The Paris Agreement, for the first time, put mitigation and adaptation to climate change on equal footing. Many of the current Intended Nationally Determined Contributions (INDCs), mainly of developing countries, have a specific adaptation component in them. Paris Agreement encourages parties to periodically submit an “adaptation communication” reporting on their adaptation efforts and needs and establishes a “global goal on adaptation” but does not define what it is actually.
 The agreement also provides for enhanced adaptation support for developing countries, and says their adaptation efforts “shall be recognised.” But while the agreement underlines commitments, a coherent plan of action is lacking. The adaptation fund, which was formed in 2001, has lately suffered from the dipping carbon prices and has depended mostly on donations from countries and private entities. The UNEP’s 2016 Adaptation Finance Gap Report projects that, by 2030, adapting to climate impacts would cost between $140 and $300 billion per year. Therefore, the current level of adaptation finance currently projected at $20 billion by 2020 has to be scaled up many folds.

Decisions also have to be made and adopted on following points:

1. Modalities for recognising developing countries’ adaptation efforts
2. Methodologies for assessing adaptation needs
3. Methodologies for reviewing the adequacy and effectiveness of adaptation and support
Therefore, Marrakech provides an opportunity to start working on coherent strategies to mobilise finance and develop standards to implement interventions and monitor progress.
Loss & Damage (Article 8 of Paris Agreement)

Climate-related impacts are increasing in severity and developing countries bear the maximum brunt of these impacts.
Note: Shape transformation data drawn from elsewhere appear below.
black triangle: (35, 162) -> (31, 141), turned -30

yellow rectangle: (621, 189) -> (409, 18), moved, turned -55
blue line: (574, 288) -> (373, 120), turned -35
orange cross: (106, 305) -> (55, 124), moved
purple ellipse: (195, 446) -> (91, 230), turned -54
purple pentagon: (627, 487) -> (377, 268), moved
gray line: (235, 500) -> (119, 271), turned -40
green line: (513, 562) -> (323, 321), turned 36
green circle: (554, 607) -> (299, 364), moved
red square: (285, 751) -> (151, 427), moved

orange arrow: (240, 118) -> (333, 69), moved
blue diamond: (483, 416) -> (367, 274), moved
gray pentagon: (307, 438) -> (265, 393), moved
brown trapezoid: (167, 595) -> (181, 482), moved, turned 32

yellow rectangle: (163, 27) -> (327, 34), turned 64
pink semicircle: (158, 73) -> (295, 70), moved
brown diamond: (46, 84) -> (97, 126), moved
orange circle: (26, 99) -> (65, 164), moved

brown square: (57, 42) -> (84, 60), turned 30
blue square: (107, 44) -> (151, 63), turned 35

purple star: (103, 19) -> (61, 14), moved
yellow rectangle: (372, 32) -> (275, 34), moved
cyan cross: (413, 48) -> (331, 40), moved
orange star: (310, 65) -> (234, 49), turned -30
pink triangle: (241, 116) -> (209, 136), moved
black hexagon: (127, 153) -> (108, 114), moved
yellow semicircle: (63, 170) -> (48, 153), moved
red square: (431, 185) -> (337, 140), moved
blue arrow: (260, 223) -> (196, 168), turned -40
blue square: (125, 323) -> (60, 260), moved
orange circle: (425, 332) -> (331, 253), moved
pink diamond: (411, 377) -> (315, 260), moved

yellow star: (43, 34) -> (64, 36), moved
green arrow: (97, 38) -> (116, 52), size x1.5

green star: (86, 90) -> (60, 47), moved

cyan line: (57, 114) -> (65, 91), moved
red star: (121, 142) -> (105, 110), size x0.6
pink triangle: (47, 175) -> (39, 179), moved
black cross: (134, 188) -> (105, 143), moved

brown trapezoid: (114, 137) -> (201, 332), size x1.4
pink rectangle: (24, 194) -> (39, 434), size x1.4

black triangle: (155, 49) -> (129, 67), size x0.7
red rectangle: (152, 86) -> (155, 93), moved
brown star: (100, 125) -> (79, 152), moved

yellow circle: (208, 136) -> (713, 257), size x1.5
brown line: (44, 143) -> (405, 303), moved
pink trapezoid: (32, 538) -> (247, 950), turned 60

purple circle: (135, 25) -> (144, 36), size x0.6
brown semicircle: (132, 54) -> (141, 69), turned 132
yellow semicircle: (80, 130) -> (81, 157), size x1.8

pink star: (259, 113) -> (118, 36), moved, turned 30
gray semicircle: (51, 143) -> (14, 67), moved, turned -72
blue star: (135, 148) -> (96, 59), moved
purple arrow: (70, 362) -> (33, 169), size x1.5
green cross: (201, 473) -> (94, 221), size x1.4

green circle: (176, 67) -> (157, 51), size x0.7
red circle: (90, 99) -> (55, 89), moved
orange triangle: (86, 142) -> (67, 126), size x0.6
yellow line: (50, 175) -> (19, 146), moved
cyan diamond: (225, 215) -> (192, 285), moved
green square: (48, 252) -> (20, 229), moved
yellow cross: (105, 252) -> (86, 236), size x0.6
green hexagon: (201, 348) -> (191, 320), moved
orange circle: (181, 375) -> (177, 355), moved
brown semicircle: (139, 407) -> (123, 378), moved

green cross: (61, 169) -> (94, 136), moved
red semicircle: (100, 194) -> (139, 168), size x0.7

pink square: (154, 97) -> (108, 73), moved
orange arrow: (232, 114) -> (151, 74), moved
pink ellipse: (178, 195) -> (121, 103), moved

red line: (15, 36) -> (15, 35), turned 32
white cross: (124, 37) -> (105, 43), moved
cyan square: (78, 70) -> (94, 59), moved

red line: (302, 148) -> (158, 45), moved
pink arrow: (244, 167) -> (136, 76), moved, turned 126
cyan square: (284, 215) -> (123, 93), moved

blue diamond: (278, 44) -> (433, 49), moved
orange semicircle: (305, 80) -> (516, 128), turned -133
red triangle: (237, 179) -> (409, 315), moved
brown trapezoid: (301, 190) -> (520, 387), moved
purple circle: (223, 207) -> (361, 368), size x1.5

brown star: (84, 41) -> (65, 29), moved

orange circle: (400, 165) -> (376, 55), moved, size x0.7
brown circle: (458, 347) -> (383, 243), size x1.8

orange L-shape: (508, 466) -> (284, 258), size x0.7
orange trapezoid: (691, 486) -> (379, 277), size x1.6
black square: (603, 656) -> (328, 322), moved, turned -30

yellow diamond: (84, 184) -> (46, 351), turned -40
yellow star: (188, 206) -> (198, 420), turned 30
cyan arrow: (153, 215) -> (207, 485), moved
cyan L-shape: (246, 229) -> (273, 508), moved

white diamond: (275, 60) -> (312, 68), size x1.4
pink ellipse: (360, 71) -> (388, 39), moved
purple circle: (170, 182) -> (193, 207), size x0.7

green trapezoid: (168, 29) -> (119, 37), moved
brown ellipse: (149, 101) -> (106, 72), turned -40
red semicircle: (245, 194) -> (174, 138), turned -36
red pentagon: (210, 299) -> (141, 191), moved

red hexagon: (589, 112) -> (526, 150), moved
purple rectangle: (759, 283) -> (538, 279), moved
It has taken almost two decades in climate negotiations for loss and damage to be treated as an issue needed to be addressed. The Warsaw International Mechanism (WIM) was established in 2013 with a view to:

1. Enhance knowledge and understanding of comprehensive risk management approaches to address L&D
2. Strengthen dialogue, coordination, coherence and synergies among relevant stakeholders
3. Increase action and support, including finance, technology and capacity-building

The Article 8 of the Paris Agreement provides a separate section on loss and damage and provides a legal basis for anchoring the Warsaw International Mechanism to the Agreement, although without the element of liability and compensation which were unacceptable to developed nations. It also clarifies that action on loss and damage shall be cooperative and facilitative and shall be undertaken in coordination with able bodies inside and outside of the UNFCCC structure. Further, it outlines possible fields of cooperation in a non-exhaustive list. The recognised areas of cooperation under Article 8, Para 4 are as follows:

1. Early warning systems
2. Emergency preparedness
3. Slow-onset events
4. Events that may involve irreversible and permanent loss and damage
5. Comprehensive risk assessment and management
6. Risk-insurance facilities, climate-risk pooling and other insurance solutions
7. Non-economic losses
8. Resilience of communities, livelihoods and ecosystems

At Marrakech, there will be a review of the loss and damage mechanism, including its structure, mandate and effectiveness with a view to adopting an appropriate decision on the outcome of this review. The review of the two-year work plan of the Executive Committee (Excom), which carries out the functions of WIM, will also take place and a five-year action plan be devised.